## WHAT IS REQUIRED
Exact copies of the lines below, from the one with "evropských fotbalový" up to and including the one with "заказ — тогда специалисты откликнутся сами.", are what this calls for; leave out pictures.
SUPPLIED DATA Block Start
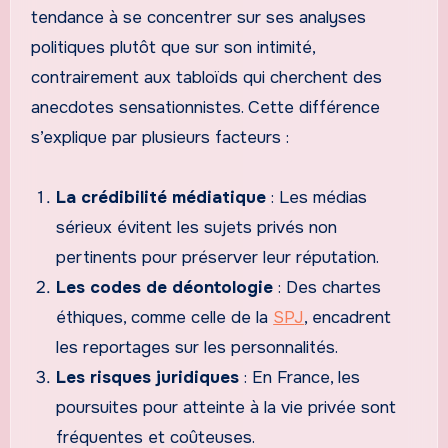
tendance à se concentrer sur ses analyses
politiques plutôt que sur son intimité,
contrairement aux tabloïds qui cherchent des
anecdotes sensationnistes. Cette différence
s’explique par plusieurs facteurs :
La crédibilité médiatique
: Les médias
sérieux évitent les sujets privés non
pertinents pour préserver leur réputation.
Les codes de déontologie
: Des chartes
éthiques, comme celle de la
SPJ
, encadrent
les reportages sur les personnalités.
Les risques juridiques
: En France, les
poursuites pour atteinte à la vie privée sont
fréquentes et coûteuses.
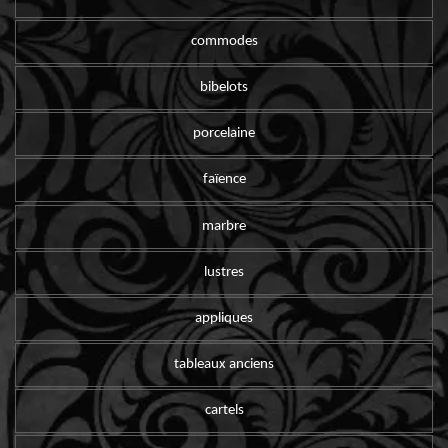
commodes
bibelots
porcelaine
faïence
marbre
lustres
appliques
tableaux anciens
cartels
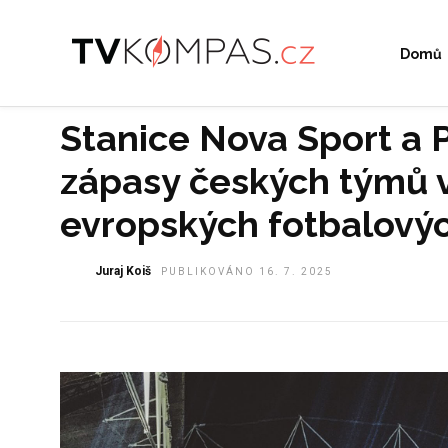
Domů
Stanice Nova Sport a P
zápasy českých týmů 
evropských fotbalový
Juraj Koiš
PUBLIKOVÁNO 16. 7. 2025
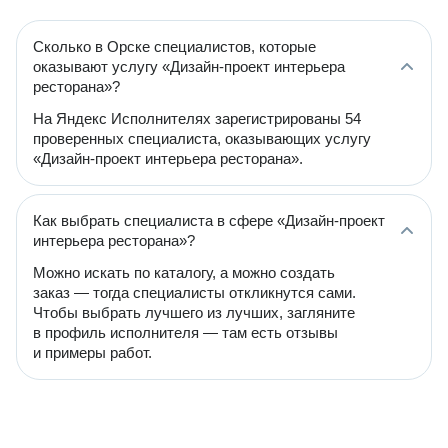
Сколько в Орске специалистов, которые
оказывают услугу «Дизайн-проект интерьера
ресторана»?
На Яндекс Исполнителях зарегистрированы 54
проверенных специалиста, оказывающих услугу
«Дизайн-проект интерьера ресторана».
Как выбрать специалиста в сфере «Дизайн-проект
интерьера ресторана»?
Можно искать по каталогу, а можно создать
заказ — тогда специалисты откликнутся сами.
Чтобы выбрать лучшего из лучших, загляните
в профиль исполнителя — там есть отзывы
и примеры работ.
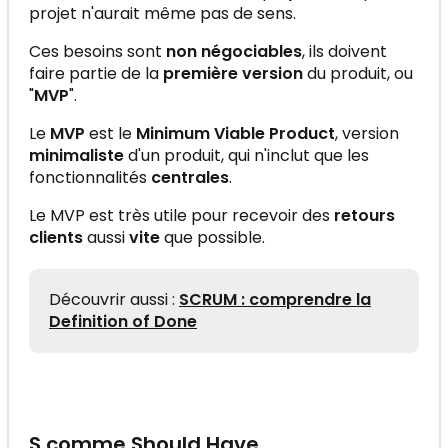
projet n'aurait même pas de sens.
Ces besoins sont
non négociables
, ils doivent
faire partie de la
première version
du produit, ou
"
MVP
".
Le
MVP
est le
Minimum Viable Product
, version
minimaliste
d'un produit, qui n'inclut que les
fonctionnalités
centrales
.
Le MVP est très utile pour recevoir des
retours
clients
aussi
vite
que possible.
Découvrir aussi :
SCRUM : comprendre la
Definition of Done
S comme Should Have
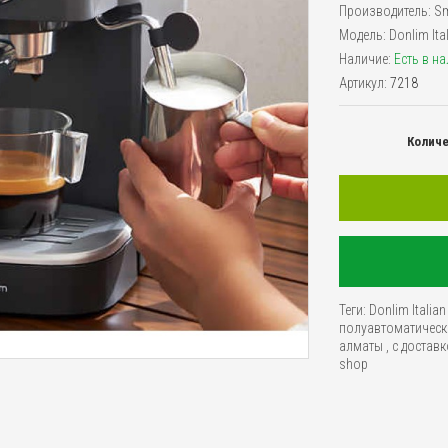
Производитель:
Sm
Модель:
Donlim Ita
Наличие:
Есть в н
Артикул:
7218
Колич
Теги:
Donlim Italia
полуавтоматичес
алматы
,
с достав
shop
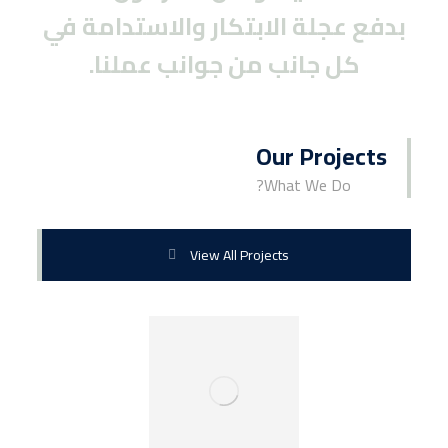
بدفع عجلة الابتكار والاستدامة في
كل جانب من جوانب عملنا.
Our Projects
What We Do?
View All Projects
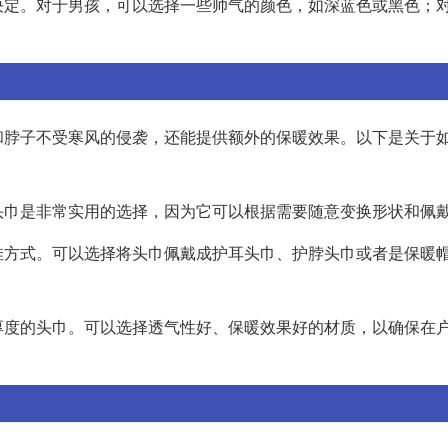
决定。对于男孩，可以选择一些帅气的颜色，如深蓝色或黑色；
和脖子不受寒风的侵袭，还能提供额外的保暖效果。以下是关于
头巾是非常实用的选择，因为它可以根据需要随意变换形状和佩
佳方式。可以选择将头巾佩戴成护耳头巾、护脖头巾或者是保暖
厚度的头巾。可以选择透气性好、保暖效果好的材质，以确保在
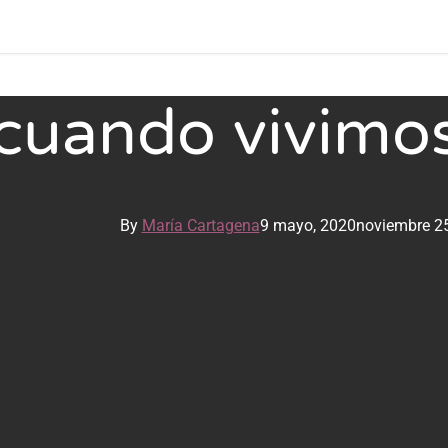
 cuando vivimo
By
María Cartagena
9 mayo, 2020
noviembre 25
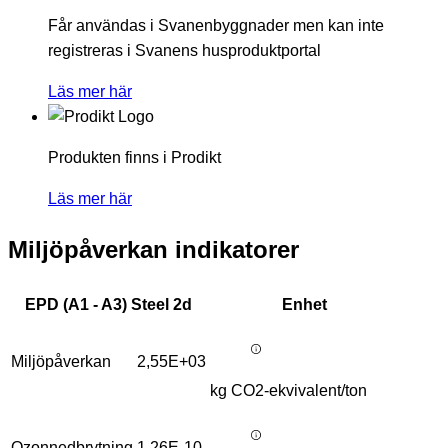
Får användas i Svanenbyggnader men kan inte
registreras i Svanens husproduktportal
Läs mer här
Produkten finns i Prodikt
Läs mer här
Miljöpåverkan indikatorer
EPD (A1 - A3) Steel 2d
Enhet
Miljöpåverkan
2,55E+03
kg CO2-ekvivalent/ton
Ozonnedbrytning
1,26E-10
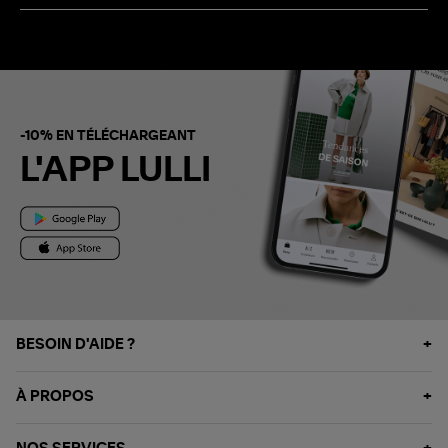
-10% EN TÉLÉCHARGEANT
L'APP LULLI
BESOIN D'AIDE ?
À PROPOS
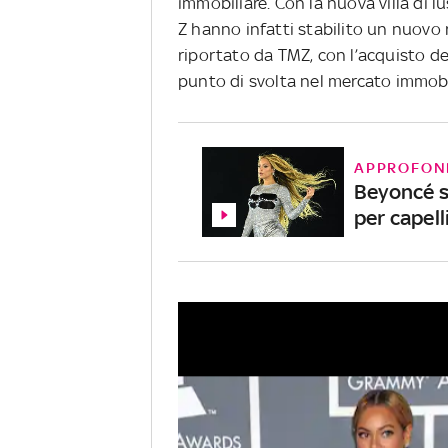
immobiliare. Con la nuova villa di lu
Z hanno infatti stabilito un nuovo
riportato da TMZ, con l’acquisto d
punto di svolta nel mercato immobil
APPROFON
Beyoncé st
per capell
SUPPLIED DATA Block End
## ANSWER SPACE
evropských fotbalový
Juraj Koiš
PUBLIKOVÁNO 16. 7. 2025
Сколько в Орске специалистов, которые
оказывают услугу «Дизайн-проект интерьера
ресторана»?
На Яндекс Исполнителях зарегистрированы 54
проверенных специалиста, оказывающих услугу
«Дизайн-проект интерьера ресторана».
Как выбрать специалиста в сфере «Дизайн-проект
интерьера ресторана»?
Можно искать по каталогу, а можно создать
заказ — тогда специалисты откликнутся сами.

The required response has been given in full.